If I recalc and see that I lose half my hammers in the early medieval era, it doesn't really feel still viable. Especially because the supposed compensation that should kick in from the extra space (assuming it is there which can or not be true and if it isn't enforced by increasing the minimum distance between cities the AI will never make a good use of this) comes way later into the game, if at all (if you don't have forests and hills you'll have to wait for factories before you get any sizeable hammers from plots). Overall this change didn't boost plot yields, only nerfed city production: it was just a net negative for hammers all around, without adjusting buildings and units cost. If you wanted to make both viable options then just boost plot yields, larger cities will have a lot more hammers this way and packed cities remain unaffected instead.
I guess it's just two different philosophies of game design, incentivize a behaviour by nerfing a better option, or by making that behaviour more desirable making it better on its own merits? A nerf is more destructive to the game balance, then it should come with a lot of other adjustments around it (ie production costs).

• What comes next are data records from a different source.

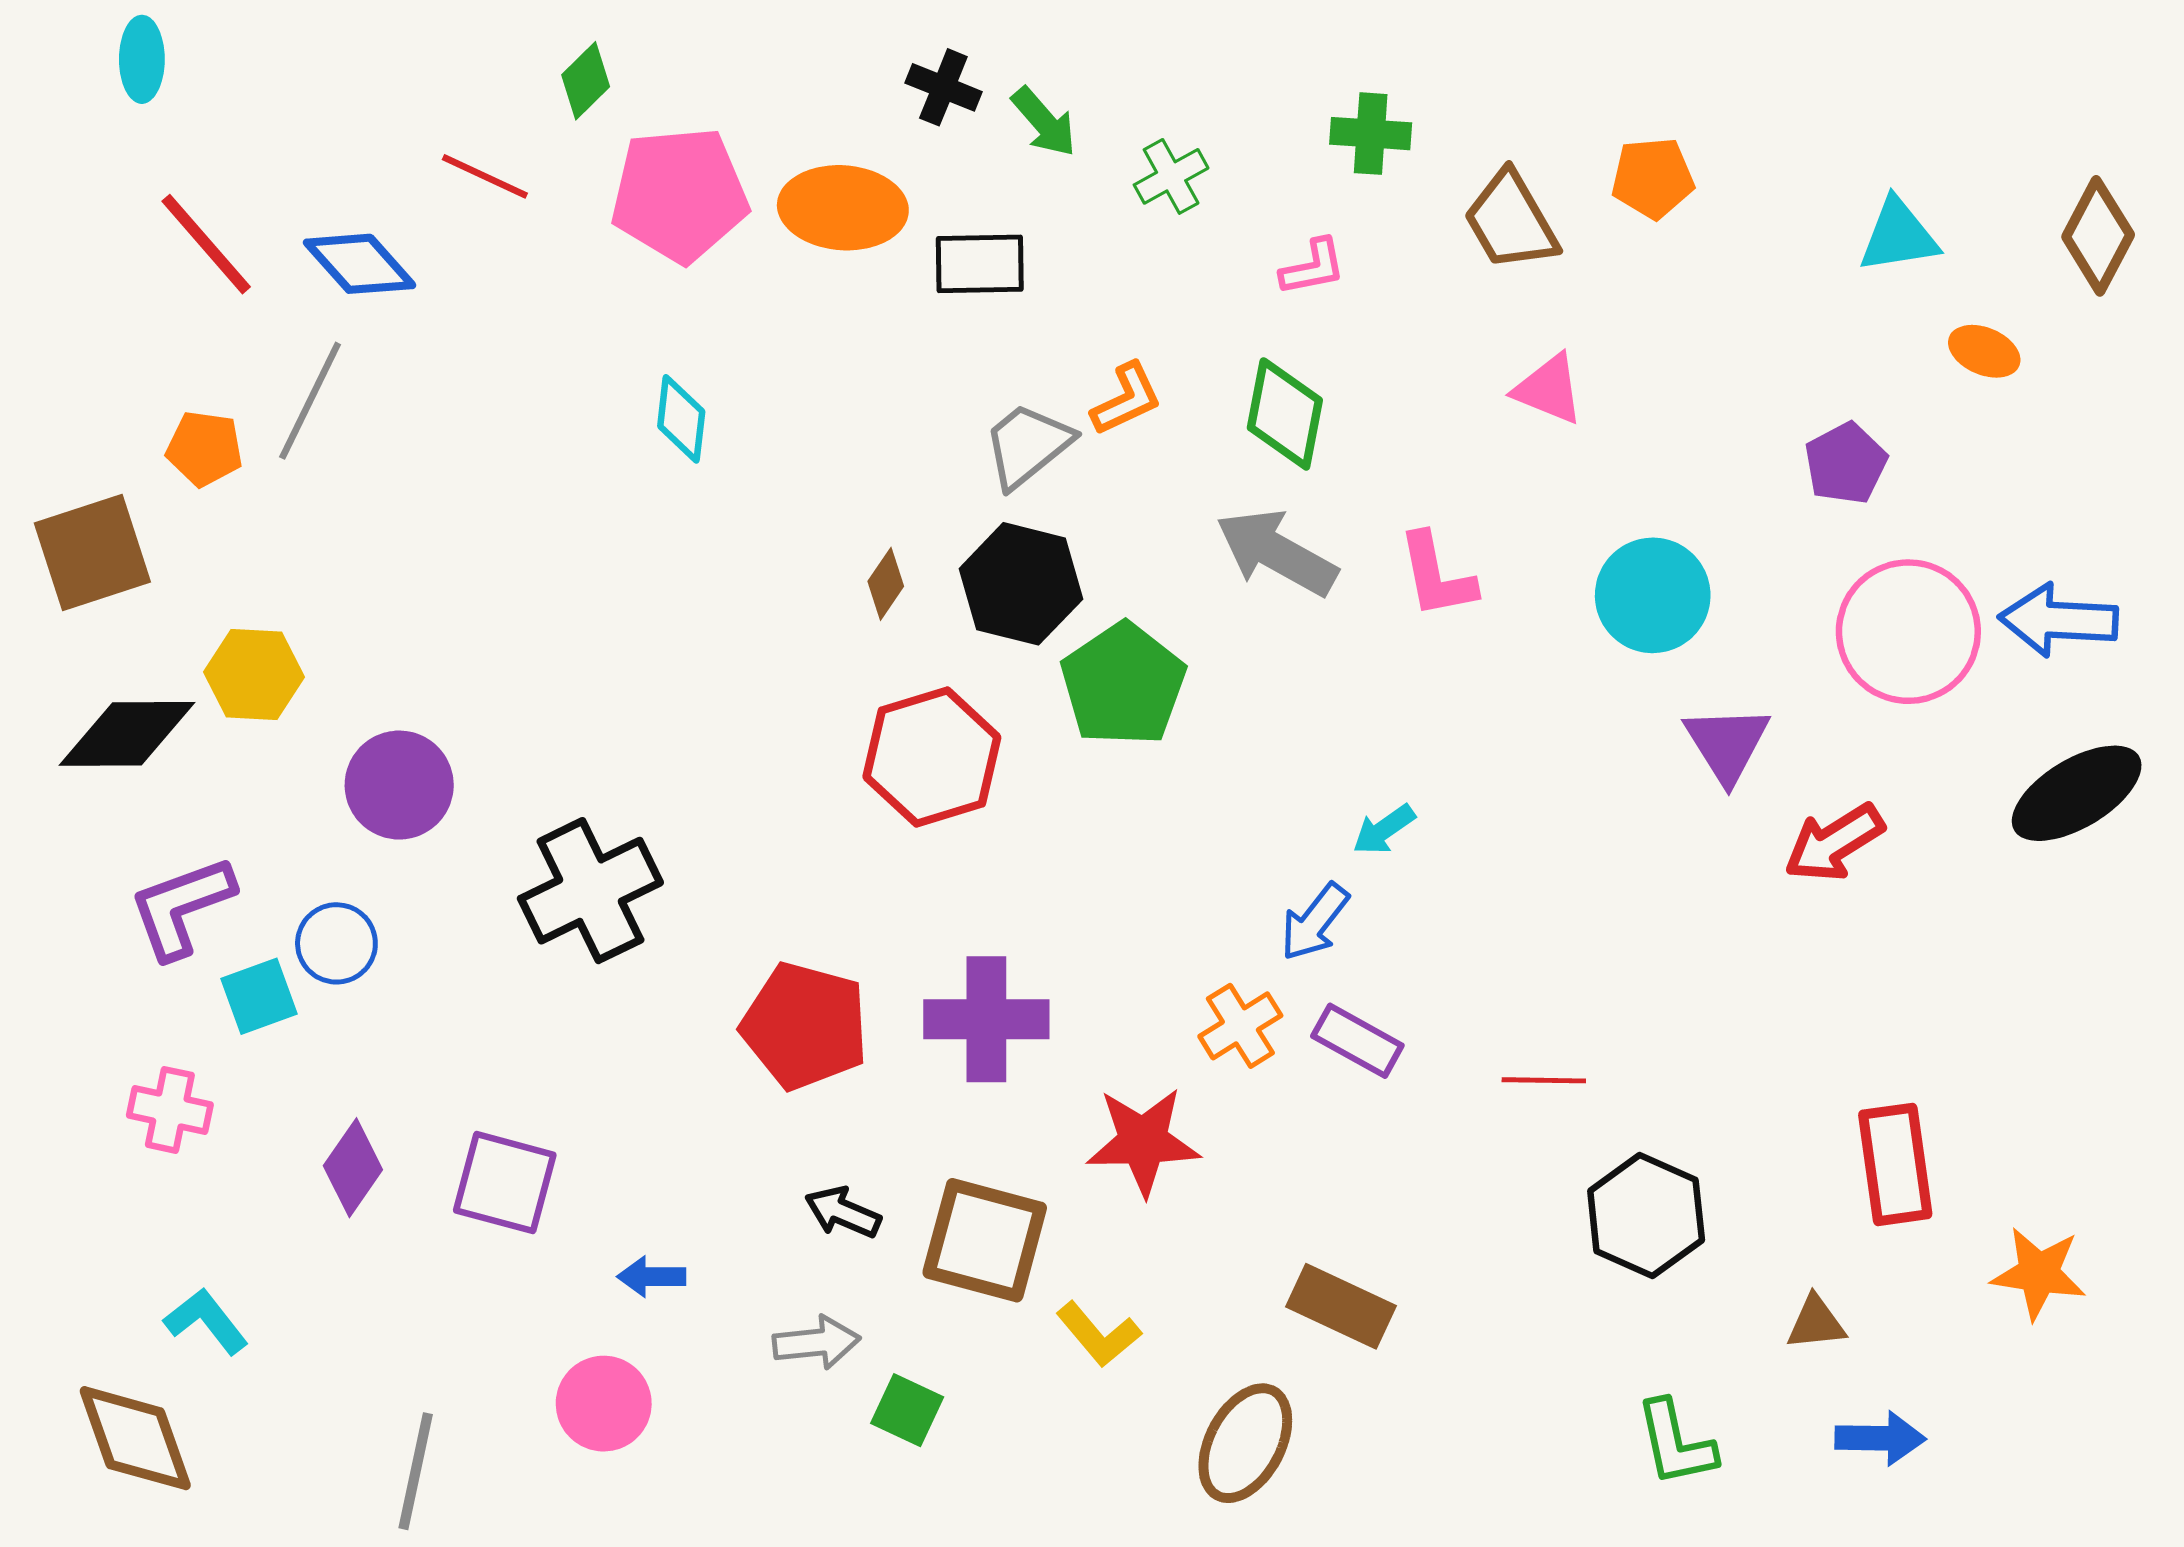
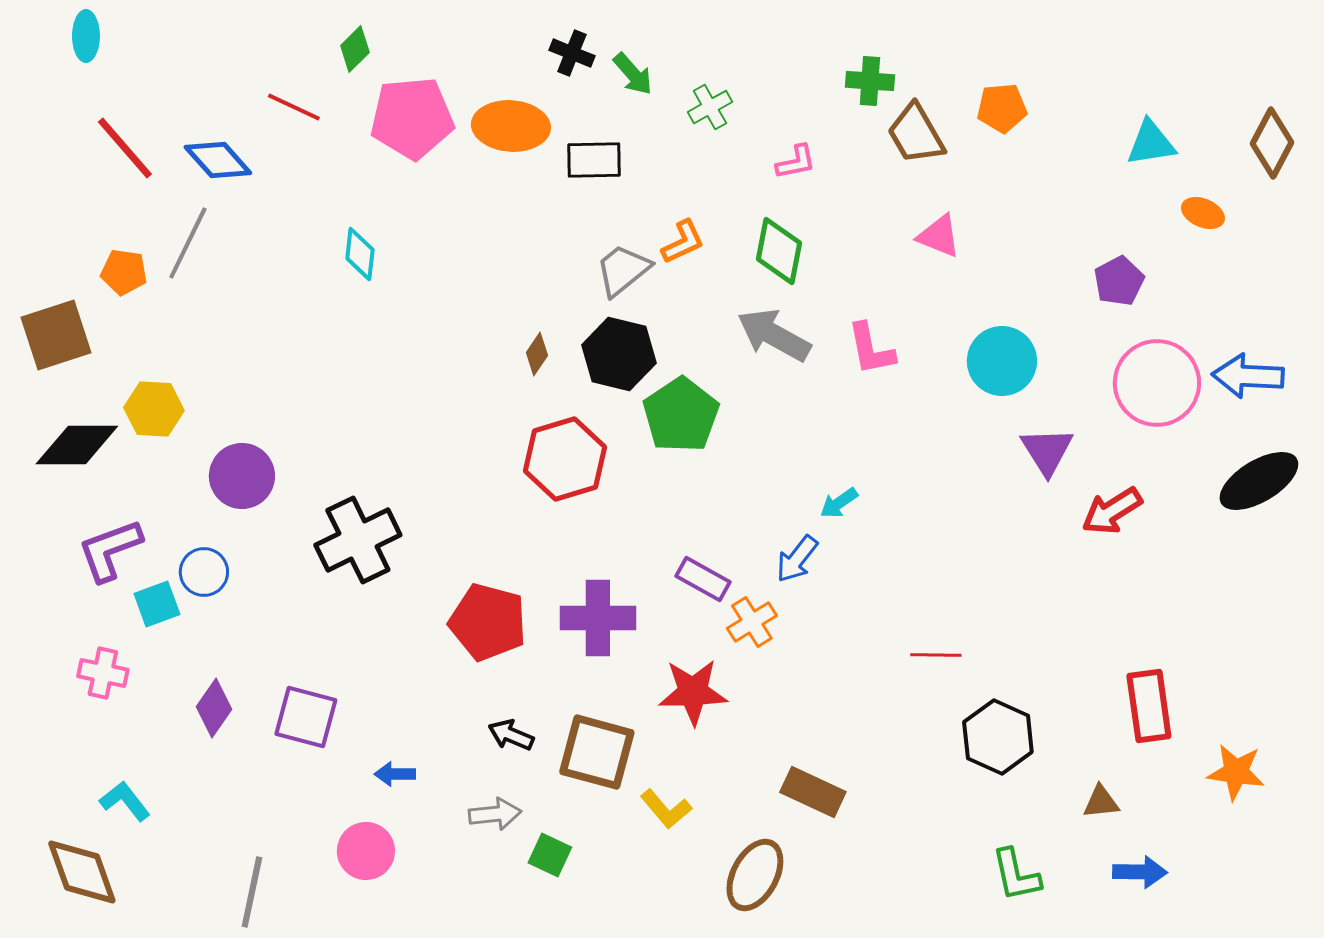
green cross: (1371, 134) -> (870, 81), moved
cyan diamond: (681, 419) -> (360, 254), moved
purple rectangle: (1357, 1041) -> (703, 579), moved

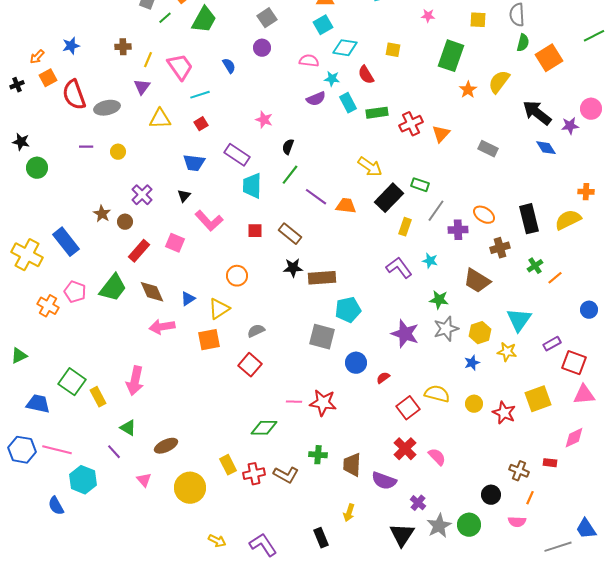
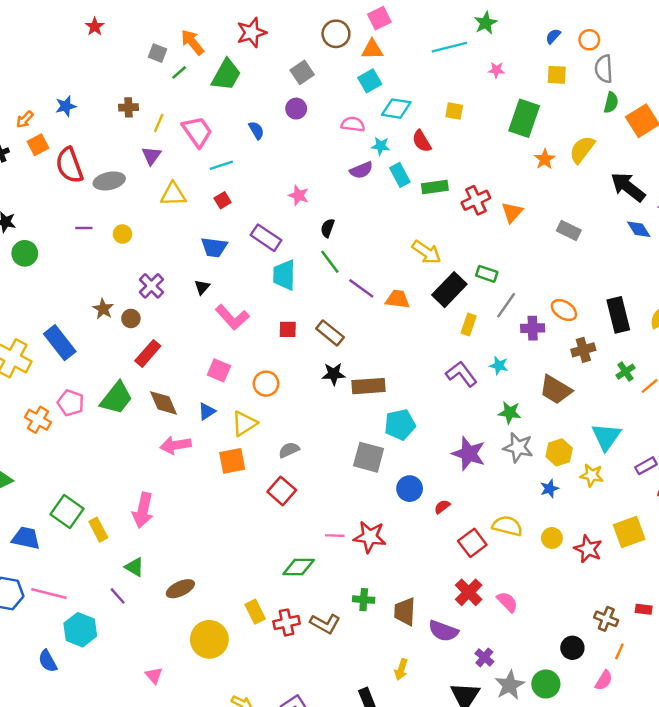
green line: (290, 175) -> (330, 262), turned -75
pink square: (175, 243) -> (219, 370), moved
gray star: (446, 329) -> (518, 448), turned 30
pink triangle: (144, 480) -> (154, 676), moved
pink semicircle: (517, 522) -> (604, 680), turned -60

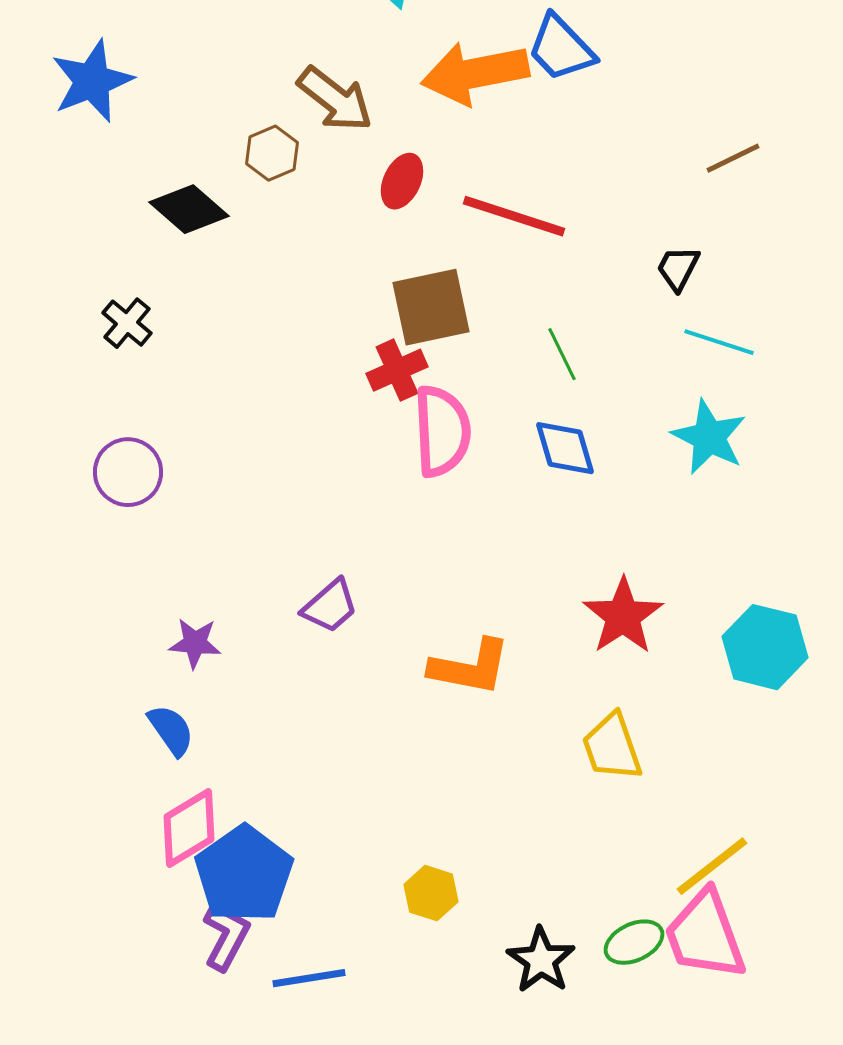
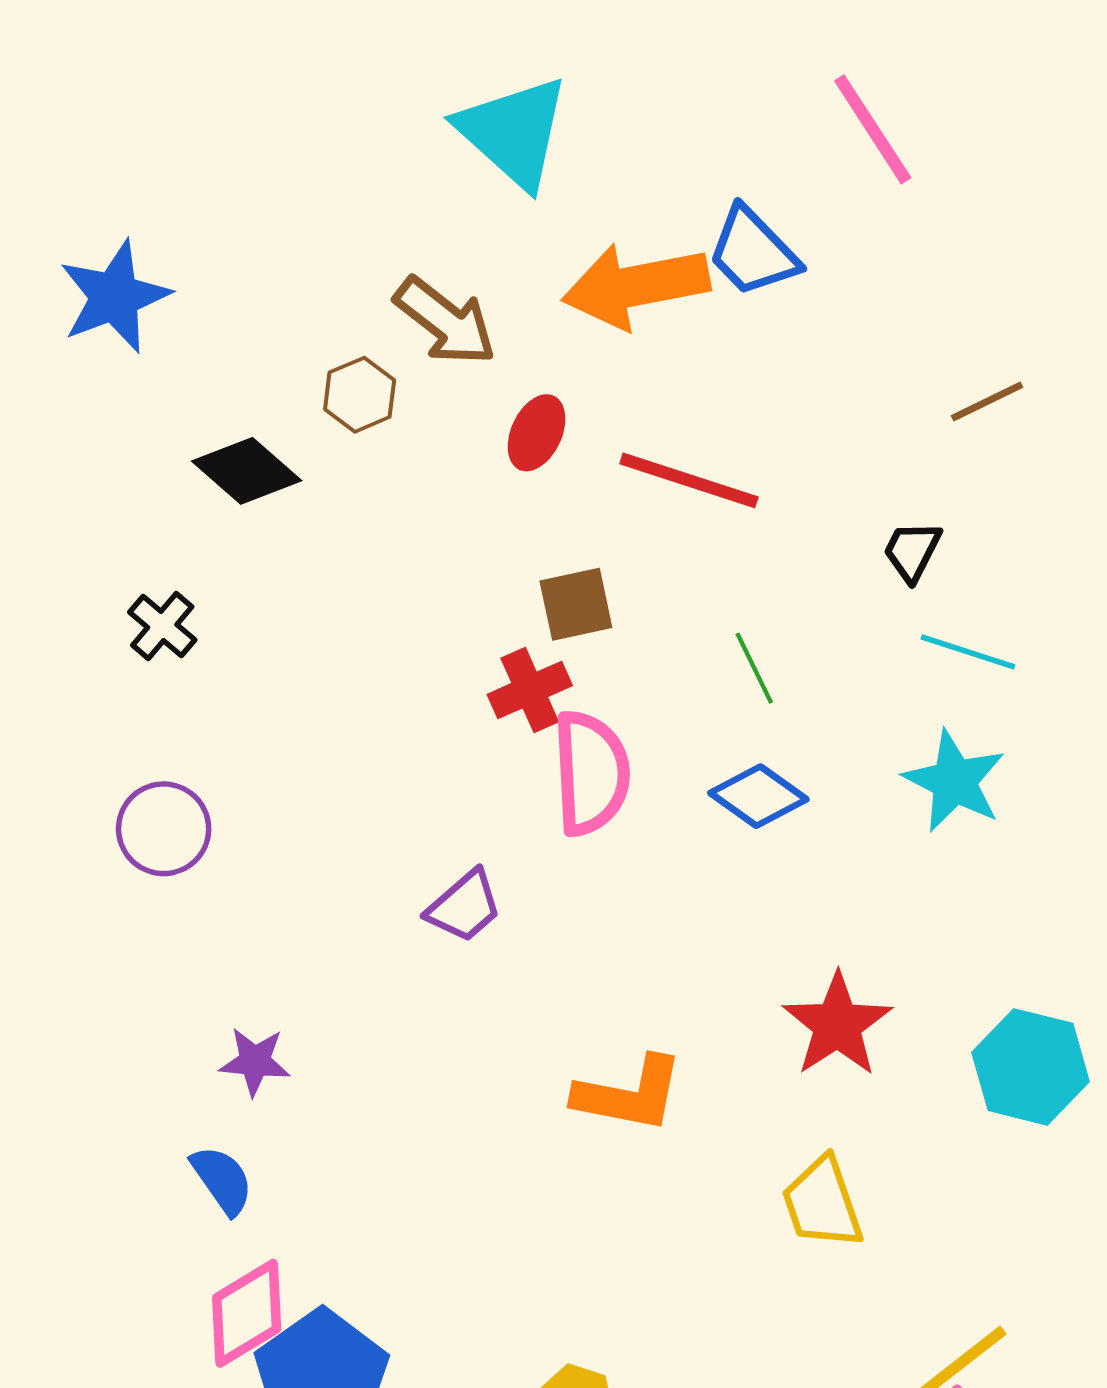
brown square: (431, 307) -> (576, 604), size x0.7
blue diamond: (565, 448) -> (758, 796), turned -38
purple trapezoid: (330, 606) -> (464, 906), moved

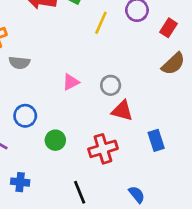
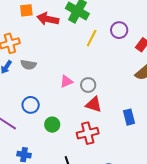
gray circle: (111, 85) -> (88, 85), moved
red triangle: (122, 111) -> (94, 104), moved
blue rectangle: (156, 140) -> (129, 117), moved

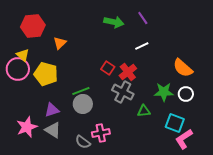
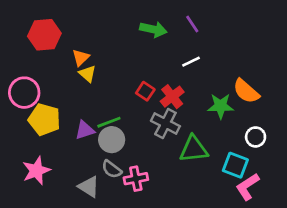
yellow triangle: (23, 55) -> (87, 74), moved
yellow pentagon: (46, 74) -> (44, 119), moved
green star: (164, 92) -> (221, 106), moved
white circle: (186, 94) -> (256, 137), moved
purple triangle: (52, 110) -> (85, 130), moved
green triangle: (144, 111) -> (194, 149), size x1.6
gray triangle: (53, 130) -> (89, 187), moved
gray semicircle: (83, 142) -> (112, 169), moved

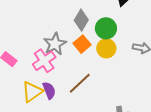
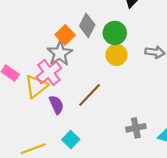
orange square: (82, 44) -> (65, 35), moved
yellow triangle: (32, 92) -> (36, 86), moved

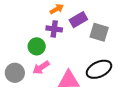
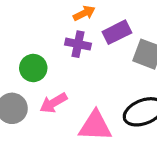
green circle: (37, 46) -> (33, 68), moved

There are also indirect ways that could impact the viability of larger cities: options like realistic culture spread and cities start with one plot discourage planning for cities with three full rings for instance. If the third ring of plots came into play earlier, they'd probably be more viable, also if I'm not playing with the option that enables the third ring of plots at influential culture level then accounting for it becomes almost an afterthought, because by the time metropolitan administration is unlocked then it's pretty much irrelevant with everything else that goes on in the game. Meanwhile though, now production is severely nerfed until then, with nothing to make up for it.